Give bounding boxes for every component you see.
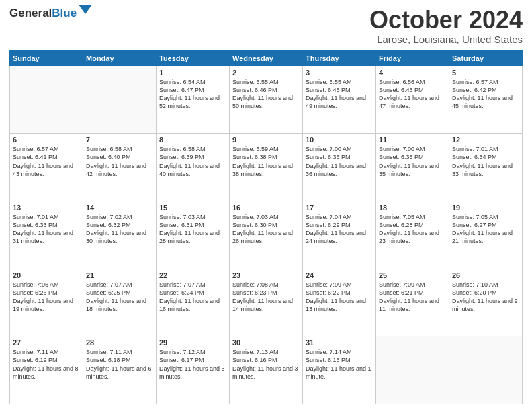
calendar-cell: 23Sunrise: 7:08 AMSunset: 6:23 PMDayligh… [230,269,303,336]
calendar-cell: 3Sunrise: 6:55 AMSunset: 6:45 PMDaylight… [303,66,376,134]
calendar-cell: 20Sunrise: 7:06 AMSunset: 6:26 PMDayligh… [10,269,83,336]
day-number: 18 [379,203,446,212]
calendar-cell: 30Sunrise: 7:13 AMSunset: 6:16 PMDayligh… [230,336,303,404]
day-info: Sunrise: 7:05 AMSunset: 6:27 PMDaylight:… [452,213,519,246]
day-number: 8 [159,136,226,144]
calendar-week-4: 20Sunrise: 7:06 AMSunset: 6:26 PMDayligh… [10,269,523,336]
day-number: 10 [306,136,373,144]
day-info: Sunrise: 7:01 AMSunset: 6:33 PMDaylight:… [13,213,80,246]
calendar-week-5: 27Sunrise: 7:11 AMSunset: 6:19 PMDayligh… [10,336,523,404]
day-number: 25 [379,271,446,279]
calendar-cell: 11Sunrise: 7:00 AMSunset: 6:35 PMDayligh… [376,134,449,201]
calendar-cell: 31Sunrise: 7:14 AMSunset: 6:16 PMDayligh… [303,336,376,404]
day-info: Sunrise: 7:00 AMSunset: 6:35 PMDaylight:… [379,145,446,178]
day-info: Sunrise: 6:55 AMSunset: 6:45 PMDaylight:… [306,78,373,111]
day-number: 20 [13,271,80,279]
calendar-cell: 9Sunrise: 6:59 AMSunset: 6:38 PMDaylight… [230,134,303,201]
logo-text: GeneralBlue [9,7,77,20]
calendar-cell: 1Sunrise: 6:54 AMSunset: 6:47 PMDaylight… [157,66,230,134]
day-info: Sunrise: 6:56 AMSunset: 6:43 PMDaylight:… [379,78,446,111]
day-info: Sunrise: 7:12 AMSunset: 6:17 PMDaylight:… [159,348,226,381]
calendar-cell [376,336,449,404]
day-info: Sunrise: 6:57 AMSunset: 6:42 PMDaylight:… [452,78,519,111]
calendar-title: October 2024 [369,7,523,34]
day-number: 12 [452,136,519,144]
day-number: 23 [232,271,300,279]
day-info: Sunrise: 6:57 AMSunset: 6:41 PMDaylight:… [13,145,80,178]
calendar-cell: 12Sunrise: 7:01 AMSunset: 6:34 PMDayligh… [449,134,523,201]
calendar-cell: 22Sunrise: 7:07 AMSunset: 6:24 PMDayligh… [157,269,230,336]
title-block: October 2024 Larose, Louisiana, United S… [369,7,523,45]
day-info: Sunrise: 7:08 AMSunset: 6:23 PMDaylight:… [232,281,300,314]
day-number: 11 [379,136,446,144]
calendar-week-1: 1Sunrise: 6:54 AMSunset: 6:47 PMDaylight… [10,66,523,134]
day-number: 19 [452,203,519,212]
day-info: Sunrise: 7:07 AMSunset: 6:24 PMDaylight:… [159,281,226,314]
day-number: 31 [306,338,373,347]
col-tuesday: Tuesday [157,50,230,66]
header: GeneralBlue October 2024 Larose, Louisia… [9,7,523,45]
col-friday: Friday [376,50,449,66]
calendar-cell: 6Sunrise: 6:57 AMSunset: 6:41 PMDaylight… [10,134,83,201]
day-info: Sunrise: 6:58 AMSunset: 6:39 PMDaylight:… [159,145,226,178]
day-info: Sunrise: 7:09 AMSunset: 6:21 PMDaylight:… [379,281,446,314]
page: GeneralBlue October 2024 Larose, Louisia… [0,0,532,411]
calendar-cell: 15Sunrise: 7:03 AMSunset: 6:31 PMDayligh… [157,201,230,269]
day-number: 26 [452,271,519,279]
day-info: Sunrise: 7:13 AMSunset: 6:16 PMDaylight:… [232,348,300,381]
day-info: Sunrise: 7:10 AMSunset: 6:20 PMDaylight:… [452,281,519,314]
day-info: Sunrise: 7:03 AMSunset: 6:31 PMDaylight:… [159,213,226,246]
calendar-cell: 7Sunrise: 6:58 AMSunset: 6:40 PMDaylight… [83,134,157,201]
day-info: Sunrise: 7:04 AMSunset: 6:29 PMDaylight:… [306,213,373,246]
calendar-cell [83,66,157,134]
day-number: 13 [13,203,80,212]
day-info: Sunrise: 7:11 AMSunset: 6:19 PMDaylight:… [13,348,80,381]
calendar-week-2: 6Sunrise: 6:57 AMSunset: 6:41 PMDaylight… [10,134,523,201]
logo: GeneralBlue [9,7,92,20]
calendar-cell: 24Sunrise: 7:09 AMSunset: 6:22 PMDayligh… [303,269,376,336]
calendar-table: Sunday Monday Tuesday Wednesday Thursday… [9,50,523,404]
col-monday: Monday [83,50,157,66]
calendar-cell: 13Sunrise: 7:01 AMSunset: 6:33 PMDayligh… [10,201,83,269]
calendar-cell: 18Sunrise: 7:05 AMSunset: 6:28 PMDayligh… [376,201,449,269]
day-number: 1 [159,68,226,77]
day-number: 24 [306,271,373,279]
day-number: 14 [86,203,153,212]
day-info: Sunrise: 7:02 AMSunset: 6:32 PMDaylight:… [86,213,153,246]
calendar-cell: 25Sunrise: 7:09 AMSunset: 6:21 PMDayligh… [376,269,449,336]
day-info: Sunrise: 7:01 AMSunset: 6:34 PMDaylight:… [452,145,519,178]
day-number: 6 [13,136,80,144]
col-saturday: Saturday [449,50,523,66]
calendar-cell: 19Sunrise: 7:05 AMSunset: 6:27 PMDayligh… [449,201,523,269]
calendar-header-row: Sunday Monday Tuesday Wednesday Thursday… [10,50,523,66]
col-wednesday: Wednesday [230,50,303,66]
day-number: 15 [159,203,226,212]
day-number: 28 [86,338,153,347]
day-number: 17 [306,203,373,212]
day-number: 4 [379,68,446,77]
calendar-cell: 21Sunrise: 7:07 AMSunset: 6:25 PMDayligh… [83,269,157,336]
day-info: Sunrise: 7:14 AMSunset: 6:16 PMDaylight:… [306,348,373,381]
calendar-cell: 8Sunrise: 6:58 AMSunset: 6:39 PMDaylight… [157,134,230,201]
day-info: Sunrise: 7:06 AMSunset: 6:26 PMDaylight:… [13,281,80,314]
day-info: Sunrise: 7:05 AMSunset: 6:28 PMDaylight:… [379,213,446,246]
calendar-cell: 29Sunrise: 7:12 AMSunset: 6:17 PMDayligh… [157,336,230,404]
calendar-cell [449,336,523,404]
day-info: Sunrise: 6:58 AMSunset: 6:40 PMDaylight:… [86,145,153,178]
day-info: Sunrise: 7:09 AMSunset: 6:22 PMDaylight:… [306,281,373,314]
day-number: 9 [232,136,300,144]
calendar-week-3: 13Sunrise: 7:01 AMSunset: 6:33 PMDayligh… [10,201,523,269]
day-info: Sunrise: 6:54 AMSunset: 6:47 PMDaylight:… [159,78,226,111]
day-info: Sunrise: 7:00 AMSunset: 6:36 PMDaylight:… [306,145,373,178]
day-number: 21 [86,271,153,279]
day-number: 29 [159,338,226,347]
day-number: 16 [232,203,300,212]
day-info: Sunrise: 7:07 AMSunset: 6:25 PMDaylight:… [86,281,153,314]
calendar-cell: 5Sunrise: 6:57 AMSunset: 6:42 PMDaylight… [449,66,523,134]
day-info: Sunrise: 6:59 AMSunset: 6:38 PMDaylight:… [232,145,300,178]
calendar-cell [10,66,83,134]
logo-icon [79,5,92,19]
day-number: 22 [159,271,226,279]
svg-marker-0 [79,5,92,14]
calendar-cell: 26Sunrise: 7:10 AMSunset: 6:20 PMDayligh… [449,269,523,336]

..............................

# What is needed
Reproduce each line from the listing above that includes the word "logo".

# Answer box
logo-text: GeneralBlue [9,7,77,20]
logo: GeneralBlue [9,7,92,20]
logo-icon [79,5,92,19]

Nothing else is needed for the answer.